To Explore the Mechanism of Cuproptosis in Psoriasis Based on Bioinformatics and in vivo Experiments.

PURPOSE: To explore the mechanism of cuprotosis in psoriasis, screen cuprotosis related genes (PDCRGs) in psoriasis, and provide new targets for precise diagnosis and treatment of psoriasis. MATERIAL AND METHODS: Integrate bioinformatics analysis and experimental validation. Firstly, based on the GEO database (GSE161683, GSE166388, GSE277173), differentially expressed genes (DEGs) and weighted gene co-expression network analysis (WGCNA) in psoriasis were screened; Identification of differential cuprotosis related genes (PDCRGs) in psoriasis using a self built cuprotosis gene database (1098 CRGs); Screen key PDCRGs through PPI network, machine learning, and ROC analysis. Subsequently, a mouse model of psoriasis induced by imiquimod (IMQ) was constructed, and gene expression, copper ion levels, inflammatory factors, and oxidative stress factors were validated using qPCR, Western blot, immunohistochemistry, fluorescence, and ELISA. RESULTS: Thirty-four PDCRGs were identified, among which STAT1, DLD, GBP1, CXCL10, PDHB, and LIAS are Hub genes.
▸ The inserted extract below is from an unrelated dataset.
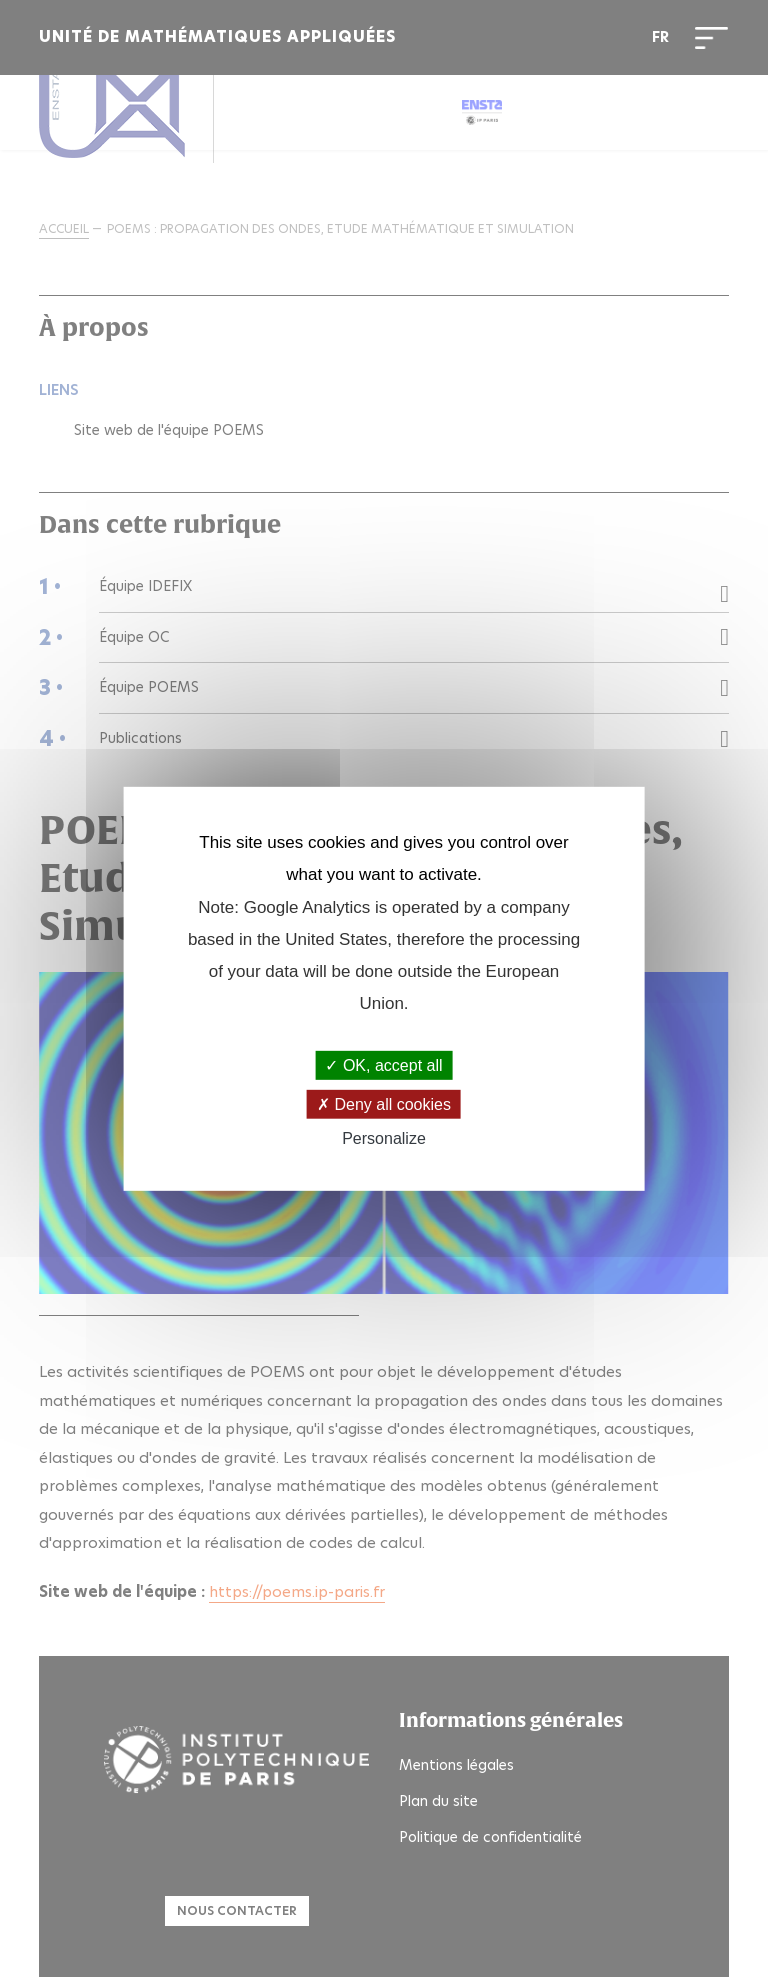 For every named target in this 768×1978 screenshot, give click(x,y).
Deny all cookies (384, 1104)
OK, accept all (383, 1065)
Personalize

Machine learning and ROC analysis further identified APOL6, CD274, and LIAS as key diagnostic biomarkers. PDCRGs are significantly enriched in the TCA cycle, copper ion transport, and glucose metabolism pathways. The levels of FDX1 and serum copper ions were increased in the skin lesions of psoriasis mice, accompanied by upregulation of TCA cycle key proteins and PDCRGs expression; Copper overload triggers oxidative stress and inflammation cascade. CONCLUSION: APOL6, CD274, and LIAS were screened as cuprotosis markers in psoriasis. Overexpression of these PDCRGs in psoriasis model mice can promote copper ion accumulation and interfere with the TCA cycle, increase oxidative stress and inflammation levels, and ultimately lead to the occurrence of psoriasis. Therefore, targeted intervention of cuprotosis is of great significance for the clinical treatment of psoriasis.